Rock and Roll Will Save Your Life: A Book by and for the Fanatics Among Us (with Bitchin' Soundtrack) by Steve Almond
Reviewed by Ryan White
The Oregonian
Without judging the book by its cover, the cover of Steve Almond's new book demands of the reader a certain personal value judgment. Well, technically, the title does all the work, not the cover.
"Rock and Roll Will Save Your Life."
Either you believe it, or you don't.
Either you know what it's like to become infatuated with an artist, a record, a singer, a guitar lick, a lyric, a song you track down and obsessively listen to over and over again until you know it better than you know yourself, or you don't.
Either you know the joy of a question brought to the dinner party (like, Who is the definitive American band?), one that fills the rest of the night with debate, and the next week, spilling over to Facebook, and e-mail, and on and on, or you don't.
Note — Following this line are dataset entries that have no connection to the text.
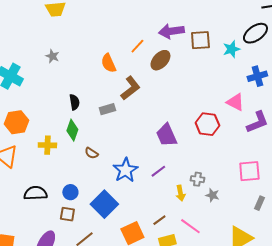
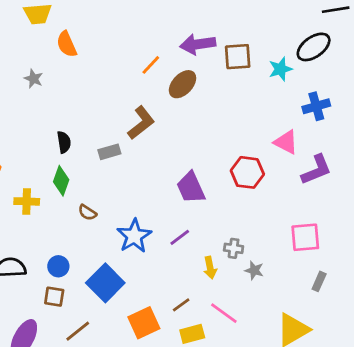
orange semicircle: (108, 63) -> (67, 44), moved

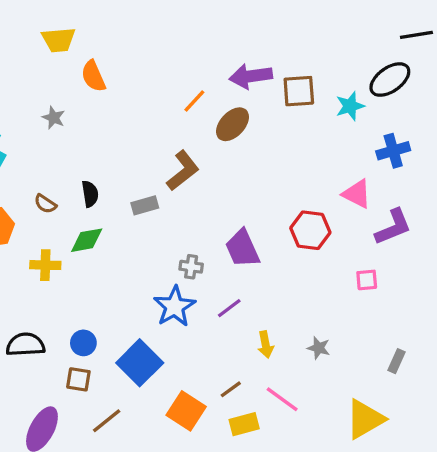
green diamond: (61, 181) -> (87, 240), turned 60
brown semicircle: (87, 212) -> (45, 204), moved
pink square: (305, 237) -> (367, 280), moved, size x0.6
gray cross: (234, 248) -> (191, 267), moved
orange square: (144, 323) -> (186, 411), turned -32

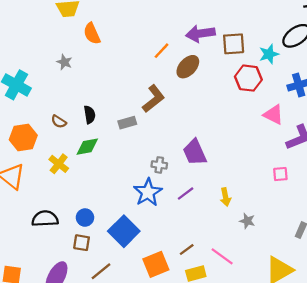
red hexagon: (310, 230) -> (248, 78), moved
yellow cross: (45, 265) -> (59, 164), turned 36
yellow arrow: (266, 345) -> (226, 197), moved
orange square: (186, 411) -> (156, 264), turned 35

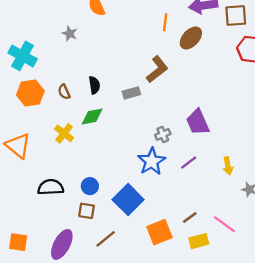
orange line: (162, 51) -> (165, 22), turned -36
brown semicircle: (59, 122) -> (64, 92), turned 32
orange hexagon: (23, 138) -> (30, 93), moved
gray cross: (159, 165) -> (163, 134), turned -32

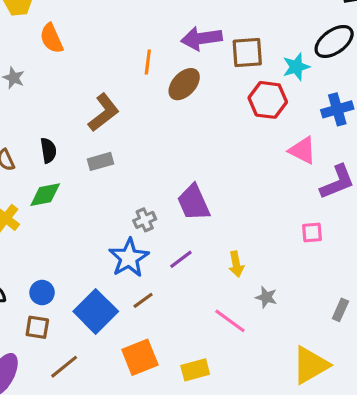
brown L-shape: (157, 69) -> (104, 113), moved
brown line: (190, 218) -> (143, 300), moved
pink line: (225, 224) -> (230, 321), moved

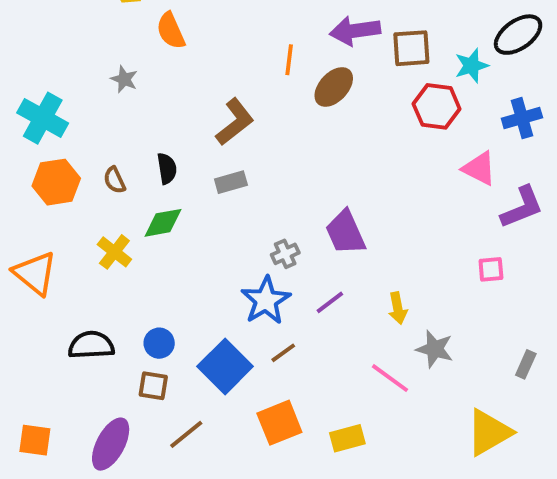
gray star: (266, 297) -> (435, 349), size x1.4

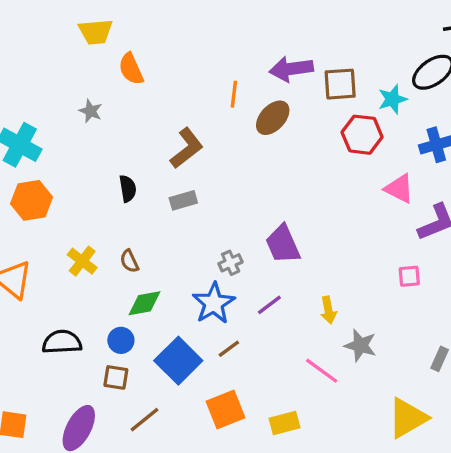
brown semicircle: (114, 180) -> (129, 261), moved
green diamond: (163, 223) -> (145, 303), moved

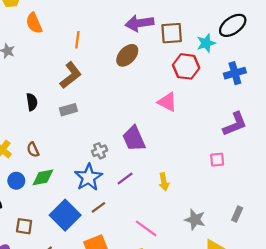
orange line: (234, 94) -> (77, 40), moved
pink triangle: (399, 189) -> (167, 102), moved
blue circle: (121, 340) -> (16, 181), moved
gray star: (360, 345) -> (195, 220), moved
pink line: (322, 371) -> (146, 228), moved

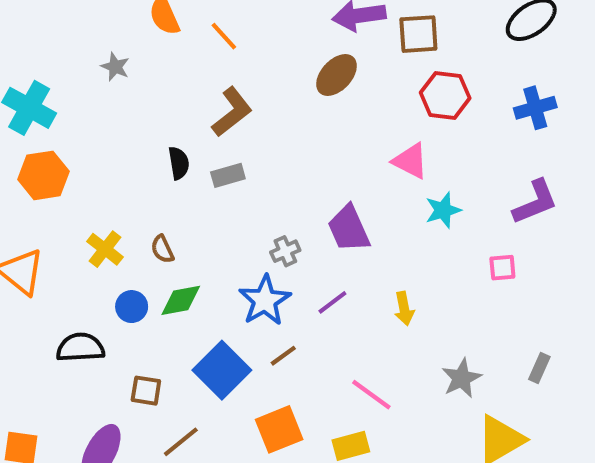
orange line: (77, 40) -> (224, 36), moved, turned -49
cyan star: (206, 43) -> (443, 210), moved
black semicircle: (32, 102) -> (179, 163), moved
gray star: (195, 220) -> (462, 378), turned 30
If you don't -- if you're the kind of person who, when asked what should go on the stereo says, "It doesn't matter" -- you might be surprised to find out just how much it matters to some of us.
Almond, author of rants, short stories, semi-dirty stories and, most famously, the sweet-toothed memoir Candyfreak, self-identifies here as a "Drooling Fanatic." The Drooling Fanatic has lists and obsessions and a record collection that overwhelms the premises. The Drooling Fanatic stalks and crushes and very much believes it matters.
Offer Air Supply at your own risk.
The Drooling Fanatic wants nothing more than to impress upon the world -- or whoever is in the fanatic's immediate orbit -- the importance of whatever song or artist is, at that very moment, changing the fanatic's life.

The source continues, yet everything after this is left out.